Several months ago, as part of her research, Harris met with the wife of a man living with dementia whose family has, among other things, bought and trained a service dog to help him with daily tasks and keep him engaged. She was reminded that dementia “‘isn’t just about loss.”

Harris then spoke to seven people with dementia. She learned a lot.

“What changed for me is [the conversation] highlighted that I needed to be focused on both individuals equally, the person living with dementia and their caregiver,” Harris says.

The seven she spoke to over Zoom didn’t talk about their symptoms. Instead, they discussed how having dementia had affected their emotions and relationships with other people, how meaningful those relationships were to them, what they loved to do and what they missed.

“The person with dementia can tell their own stories,” Harris realized. “This is very understudied and it’s not common in clinical practice.”

Why? She says it comes down to a lack of training and understanding on the part of medical staff. “It’s based on a long history of assumptions that people with dementia can’t talk about themselves and the disease,” says Harris.

She will take her broadened perspective into the classroom as she begins to teach nursing herself. Harris says change is coming to the world of dementia research. “Now there are more people focused on well-being and relationships, and the words ‘to live well with dementia’ are coming up more often,” notes Harris.

According to Monica Moreno, senior director, care and support with the Alzheimer’s Association, living well in the earlier stages of the disease isn’t just for the middle-aged.

“For someone who’s older, it isn’t different in my experience … the disease has given them the opportunity to slow down and appreciate the simple things — time with their family, being able to live another day and be independent,” says Moreno.

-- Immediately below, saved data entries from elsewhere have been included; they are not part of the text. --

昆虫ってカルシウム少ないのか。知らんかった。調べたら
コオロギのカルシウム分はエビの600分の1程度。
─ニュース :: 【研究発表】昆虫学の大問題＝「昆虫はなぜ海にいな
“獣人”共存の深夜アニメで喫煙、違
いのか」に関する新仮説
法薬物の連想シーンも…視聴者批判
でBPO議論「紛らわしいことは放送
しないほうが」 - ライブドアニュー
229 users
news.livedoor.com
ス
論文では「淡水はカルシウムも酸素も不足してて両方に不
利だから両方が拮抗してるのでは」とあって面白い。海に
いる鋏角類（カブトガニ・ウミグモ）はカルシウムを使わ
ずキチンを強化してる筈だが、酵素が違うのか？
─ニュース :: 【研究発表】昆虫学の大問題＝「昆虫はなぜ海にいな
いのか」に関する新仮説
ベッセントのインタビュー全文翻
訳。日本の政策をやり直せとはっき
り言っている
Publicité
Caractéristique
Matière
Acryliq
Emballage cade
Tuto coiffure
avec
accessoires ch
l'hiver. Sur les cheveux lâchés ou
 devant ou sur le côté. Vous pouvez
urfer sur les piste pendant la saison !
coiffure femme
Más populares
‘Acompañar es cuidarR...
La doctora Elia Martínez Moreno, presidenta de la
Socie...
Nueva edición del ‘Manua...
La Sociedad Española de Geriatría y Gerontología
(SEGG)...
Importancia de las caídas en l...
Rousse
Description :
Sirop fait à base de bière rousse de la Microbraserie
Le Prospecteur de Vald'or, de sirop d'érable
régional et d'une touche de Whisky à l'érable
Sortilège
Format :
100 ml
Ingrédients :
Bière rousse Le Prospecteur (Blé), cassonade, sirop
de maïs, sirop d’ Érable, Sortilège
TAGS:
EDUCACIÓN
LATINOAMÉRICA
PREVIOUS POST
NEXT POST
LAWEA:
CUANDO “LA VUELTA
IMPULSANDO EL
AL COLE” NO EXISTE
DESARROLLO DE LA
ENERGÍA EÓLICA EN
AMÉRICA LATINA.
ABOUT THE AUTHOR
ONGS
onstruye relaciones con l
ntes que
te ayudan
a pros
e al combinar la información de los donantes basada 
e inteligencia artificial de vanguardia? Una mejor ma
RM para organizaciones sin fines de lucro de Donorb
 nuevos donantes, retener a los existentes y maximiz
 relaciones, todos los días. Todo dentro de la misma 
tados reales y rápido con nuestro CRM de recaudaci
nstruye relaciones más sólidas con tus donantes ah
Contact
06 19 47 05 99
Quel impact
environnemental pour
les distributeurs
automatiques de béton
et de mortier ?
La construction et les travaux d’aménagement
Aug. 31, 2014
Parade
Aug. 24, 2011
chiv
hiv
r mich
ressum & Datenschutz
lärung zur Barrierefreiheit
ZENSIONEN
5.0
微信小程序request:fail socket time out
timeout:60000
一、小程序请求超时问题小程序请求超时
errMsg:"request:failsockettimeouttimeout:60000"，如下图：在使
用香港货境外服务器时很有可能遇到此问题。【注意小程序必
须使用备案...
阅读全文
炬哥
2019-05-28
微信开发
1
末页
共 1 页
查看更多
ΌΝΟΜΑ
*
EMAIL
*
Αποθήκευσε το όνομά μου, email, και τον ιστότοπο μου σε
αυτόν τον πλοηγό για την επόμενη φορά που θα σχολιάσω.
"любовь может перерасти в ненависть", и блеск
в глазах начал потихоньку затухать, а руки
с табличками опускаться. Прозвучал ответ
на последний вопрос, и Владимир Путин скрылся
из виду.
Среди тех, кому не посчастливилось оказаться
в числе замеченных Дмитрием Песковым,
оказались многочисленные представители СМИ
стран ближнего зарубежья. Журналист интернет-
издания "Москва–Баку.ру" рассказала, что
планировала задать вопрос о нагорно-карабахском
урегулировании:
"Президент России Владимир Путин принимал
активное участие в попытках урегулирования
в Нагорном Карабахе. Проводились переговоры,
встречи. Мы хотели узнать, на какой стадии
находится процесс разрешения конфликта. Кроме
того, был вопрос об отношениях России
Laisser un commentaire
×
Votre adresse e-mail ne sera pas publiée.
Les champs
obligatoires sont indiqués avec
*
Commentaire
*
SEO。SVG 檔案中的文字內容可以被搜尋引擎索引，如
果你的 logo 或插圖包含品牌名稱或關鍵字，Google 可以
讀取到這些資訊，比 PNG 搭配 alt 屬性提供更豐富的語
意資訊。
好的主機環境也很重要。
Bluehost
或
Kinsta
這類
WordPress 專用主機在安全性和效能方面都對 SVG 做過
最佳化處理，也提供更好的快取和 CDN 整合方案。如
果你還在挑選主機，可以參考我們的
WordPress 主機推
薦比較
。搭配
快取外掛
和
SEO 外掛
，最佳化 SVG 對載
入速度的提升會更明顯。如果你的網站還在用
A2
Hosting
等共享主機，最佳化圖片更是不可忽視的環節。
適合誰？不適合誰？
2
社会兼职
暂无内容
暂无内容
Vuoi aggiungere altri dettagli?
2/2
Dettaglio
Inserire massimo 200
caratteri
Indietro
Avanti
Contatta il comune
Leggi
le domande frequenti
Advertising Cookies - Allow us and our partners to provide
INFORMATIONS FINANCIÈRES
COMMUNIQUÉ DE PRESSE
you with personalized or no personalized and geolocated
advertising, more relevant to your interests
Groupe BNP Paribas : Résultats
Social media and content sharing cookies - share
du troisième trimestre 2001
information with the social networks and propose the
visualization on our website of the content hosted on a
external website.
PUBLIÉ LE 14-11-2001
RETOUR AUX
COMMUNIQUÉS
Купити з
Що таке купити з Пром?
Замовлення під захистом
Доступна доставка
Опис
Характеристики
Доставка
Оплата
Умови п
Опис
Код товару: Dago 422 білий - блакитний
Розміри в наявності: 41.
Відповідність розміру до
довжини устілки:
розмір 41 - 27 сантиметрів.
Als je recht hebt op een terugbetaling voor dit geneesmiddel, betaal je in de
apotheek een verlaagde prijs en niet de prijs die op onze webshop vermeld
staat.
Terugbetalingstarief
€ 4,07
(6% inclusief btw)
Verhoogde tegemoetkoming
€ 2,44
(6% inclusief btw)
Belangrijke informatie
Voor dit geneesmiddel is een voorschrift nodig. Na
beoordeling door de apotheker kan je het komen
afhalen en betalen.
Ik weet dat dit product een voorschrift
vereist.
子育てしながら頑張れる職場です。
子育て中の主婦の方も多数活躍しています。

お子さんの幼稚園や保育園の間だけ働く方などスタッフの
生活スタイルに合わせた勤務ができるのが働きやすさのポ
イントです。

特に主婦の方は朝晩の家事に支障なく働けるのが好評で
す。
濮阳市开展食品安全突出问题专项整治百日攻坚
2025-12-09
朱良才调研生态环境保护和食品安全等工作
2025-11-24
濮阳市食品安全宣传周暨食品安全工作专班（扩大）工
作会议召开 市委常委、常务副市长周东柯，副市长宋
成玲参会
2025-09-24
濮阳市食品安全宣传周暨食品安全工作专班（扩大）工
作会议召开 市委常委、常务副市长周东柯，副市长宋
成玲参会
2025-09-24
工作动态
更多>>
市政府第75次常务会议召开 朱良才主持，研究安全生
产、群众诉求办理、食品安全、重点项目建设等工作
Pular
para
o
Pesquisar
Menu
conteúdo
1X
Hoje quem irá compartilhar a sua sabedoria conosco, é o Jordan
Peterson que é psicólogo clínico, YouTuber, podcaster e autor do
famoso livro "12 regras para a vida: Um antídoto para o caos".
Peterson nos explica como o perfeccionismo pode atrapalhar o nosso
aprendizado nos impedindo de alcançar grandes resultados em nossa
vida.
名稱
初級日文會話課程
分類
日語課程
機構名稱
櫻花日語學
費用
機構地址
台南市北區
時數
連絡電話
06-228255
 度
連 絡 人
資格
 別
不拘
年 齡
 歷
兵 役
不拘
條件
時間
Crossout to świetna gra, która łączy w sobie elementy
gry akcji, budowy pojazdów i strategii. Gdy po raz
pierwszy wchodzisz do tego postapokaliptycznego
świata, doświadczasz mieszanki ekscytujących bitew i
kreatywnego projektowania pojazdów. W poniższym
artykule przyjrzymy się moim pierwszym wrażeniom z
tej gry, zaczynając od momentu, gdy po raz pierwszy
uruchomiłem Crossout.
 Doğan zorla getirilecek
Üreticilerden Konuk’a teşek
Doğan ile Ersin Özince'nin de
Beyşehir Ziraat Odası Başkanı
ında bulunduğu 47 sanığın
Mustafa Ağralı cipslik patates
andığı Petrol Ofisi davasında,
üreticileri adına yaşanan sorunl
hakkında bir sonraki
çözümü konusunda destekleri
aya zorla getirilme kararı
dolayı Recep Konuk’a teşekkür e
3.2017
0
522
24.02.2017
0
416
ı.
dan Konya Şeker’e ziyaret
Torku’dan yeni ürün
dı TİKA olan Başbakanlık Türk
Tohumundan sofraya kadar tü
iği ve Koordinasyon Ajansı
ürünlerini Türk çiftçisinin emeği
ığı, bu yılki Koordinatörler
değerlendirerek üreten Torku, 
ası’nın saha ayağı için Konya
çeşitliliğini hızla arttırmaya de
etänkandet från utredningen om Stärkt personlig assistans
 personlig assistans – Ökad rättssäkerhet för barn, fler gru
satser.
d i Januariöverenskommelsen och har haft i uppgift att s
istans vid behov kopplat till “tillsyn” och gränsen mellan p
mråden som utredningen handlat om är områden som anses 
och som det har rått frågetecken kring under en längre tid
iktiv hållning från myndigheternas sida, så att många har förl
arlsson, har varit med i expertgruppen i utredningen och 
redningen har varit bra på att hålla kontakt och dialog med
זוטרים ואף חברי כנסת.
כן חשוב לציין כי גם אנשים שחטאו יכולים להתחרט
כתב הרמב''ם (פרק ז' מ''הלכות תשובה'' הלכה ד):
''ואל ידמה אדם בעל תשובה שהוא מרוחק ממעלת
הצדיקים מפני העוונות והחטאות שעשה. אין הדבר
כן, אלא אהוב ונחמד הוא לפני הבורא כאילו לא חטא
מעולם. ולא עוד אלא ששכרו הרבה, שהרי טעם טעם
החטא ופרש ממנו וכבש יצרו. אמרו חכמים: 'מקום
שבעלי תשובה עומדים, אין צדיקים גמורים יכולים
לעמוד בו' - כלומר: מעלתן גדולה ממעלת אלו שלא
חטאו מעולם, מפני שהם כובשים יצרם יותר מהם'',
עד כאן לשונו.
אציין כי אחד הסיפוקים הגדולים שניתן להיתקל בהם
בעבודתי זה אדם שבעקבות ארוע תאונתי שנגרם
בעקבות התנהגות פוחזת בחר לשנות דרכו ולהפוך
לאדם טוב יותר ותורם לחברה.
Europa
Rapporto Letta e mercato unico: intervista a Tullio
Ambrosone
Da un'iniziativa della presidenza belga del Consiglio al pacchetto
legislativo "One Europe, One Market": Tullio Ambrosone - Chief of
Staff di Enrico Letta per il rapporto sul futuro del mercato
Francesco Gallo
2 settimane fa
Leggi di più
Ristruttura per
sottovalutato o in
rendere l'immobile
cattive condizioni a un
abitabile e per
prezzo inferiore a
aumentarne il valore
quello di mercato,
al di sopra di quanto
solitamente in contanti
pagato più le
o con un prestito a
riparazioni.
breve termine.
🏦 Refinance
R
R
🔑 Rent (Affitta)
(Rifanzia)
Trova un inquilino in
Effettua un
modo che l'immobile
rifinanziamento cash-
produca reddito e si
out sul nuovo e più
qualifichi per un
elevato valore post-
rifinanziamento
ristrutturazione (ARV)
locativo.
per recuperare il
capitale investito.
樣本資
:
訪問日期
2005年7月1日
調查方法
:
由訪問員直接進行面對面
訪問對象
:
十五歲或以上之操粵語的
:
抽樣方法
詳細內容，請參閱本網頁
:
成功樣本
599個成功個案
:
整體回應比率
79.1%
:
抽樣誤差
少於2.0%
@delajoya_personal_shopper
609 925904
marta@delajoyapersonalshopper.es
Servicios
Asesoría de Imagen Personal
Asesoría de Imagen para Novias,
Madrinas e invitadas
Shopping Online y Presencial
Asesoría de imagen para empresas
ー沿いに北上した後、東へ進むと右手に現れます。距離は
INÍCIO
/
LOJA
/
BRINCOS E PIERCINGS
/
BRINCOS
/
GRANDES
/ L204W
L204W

Even as the disease progresses, “it’s still about focusing on the person as an individual and what brings them joy,” she notes.

Brian LeBlanc agrees, although he is no Pollyanna.

“If I were to say it’s an easy life I’d be lying,” he says. Still, “I have a saying that I have Alzheimer’s but it doesn’t have me.”

LeBlanc’s advocacy work is an important part of his life. He wants to help others understand that people living with dementia are still people. They need their friends. They may need help with certain things, but their humanity is very much intact.

“I finally found after fifty-four years what I was supposed to be doing with my life,” he says. “And this is it.”